Nos trasladamos a Oriente Medio. Napoleón tiene en mente la conquista de Egipto y comienza librando una cruenta batalla, venciendo a los mamelucos, muy superiores en número, por medio del general Kleber. Entre Nazaret y el monte Tabor -allí tuvo lugar la Transfiguración de Jesús conforme al evangelio- Napoleón entra en contacto con los «hombres azules», una especie de sabios ermitaños que nos recuerdan a los monjes esenios de las cuevas de Quram junto al Mar Muerto.

Uno solo es el tema de conversación y estudio: la posibilidad de alargar la vida. La inmortalidad, que es y ha sido la obsesión del hombre desde que es racional y el origen de toda filosofía y toda teología. La muerte está en el orden del universo, dice. Y, contradictoriamente, la muerte no existe. Somos mucho más de lo que vemos. Nos alienta una energía divina que jamás se destruye, solo cambia de estado. Trascendente novela.

Conecta con las tradiciones draculianas de Transilvania en donde bañarse o beber sangre humana -recordemos los ritos litúrgicos eucarísticos- proporciona la inmortalidad al hombre. Hay, afirma, un método más refinado, introducirse en una pirámide y salir de su interior rejuvenecido.

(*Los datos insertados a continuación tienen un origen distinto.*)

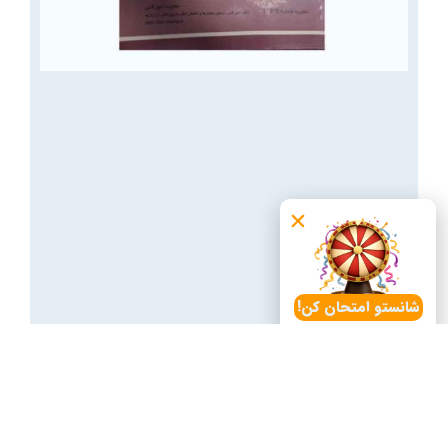
شانستو امتحان کن!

¿Tienen las pirámides efectos sobre la longevidad humana? Qué duda cabe de que es, muy posiblemente, una de las construcciones más repetidas desde la antigüedad con todo lo que de mágico y de poderoso conlleva ese hecho.

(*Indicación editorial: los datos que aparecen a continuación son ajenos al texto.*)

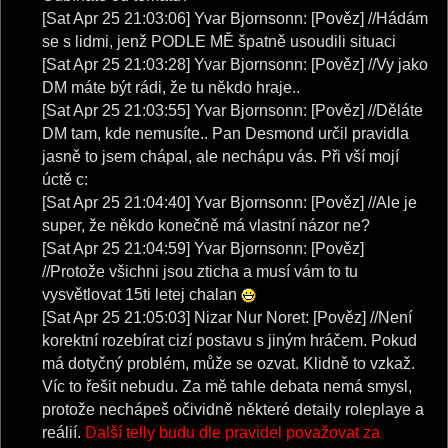
[Sat Apr 25 21:03:06] Yvar Bjornsonn: [Pověz] //Hádám
se s lidmi, jenž PODLE MĚ špatně usoudili situaci
[Sat Apr 25 21:03:28] Yvar Bjornsonn: [Pověz] //Vy jako
DM máte být rádi, že tu někdo hraje..
[Sat Apr 25 21:03:55] Yvar Bjornsonn: [Pověz] //Děláte
DM tam, kde nemusíte.. Pan Desmond určil pravidla
jasně to jsem chápal, ale nechápu vás. Při vší mojí
úctě c:
[Sat Apr 25 21:04:40] Yvar Bjornsonn: [Pověz] //Ale je
super, že někdo konečně má vlastní názor ne?
[Sat Apr 25 21:04:59] Yvar Bjornsonn: [Pověz]
//Protože všichni jsou zticha a musí vám to tu
vysvětlovat 15ti letej chalan
[Sat Apr 25 21:05:03] Nizar Nur Noret: [Pověz] //Není
korektní rozebírat cizí postavu s jiným hráčem. Pokud
má dotyčný problém, může se ozvat. Klidně to vzkaž.
Víc to řešit nebudu. Za mě tahle debata nemá smysl,
protože nechápeš očividně některé detaily roleplaye a
reálií.
Další telly budu dle pravidel považovat za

Y ahí esta Napoleón desde el principio de la obra, enterrado en vida en la pirámide de Gizá. El autor lo presenta como un elegido -como Osiris, como el faraón Amenhotep o como Jesús, al que se refiere como Yeshua- algo sabido desde su nacimiento que tuvo lugar entre grandes prodigios y signos cósmicos.

Napoleón Bonaparte en esta pirámide busca lo mismo que tú y que yo, lo mismo que han buscado los hombres inventando tantas religiones como en el mundo habitan: eludir de la manera que sea la repulsión que causa la muerte. Busca ser inmortal.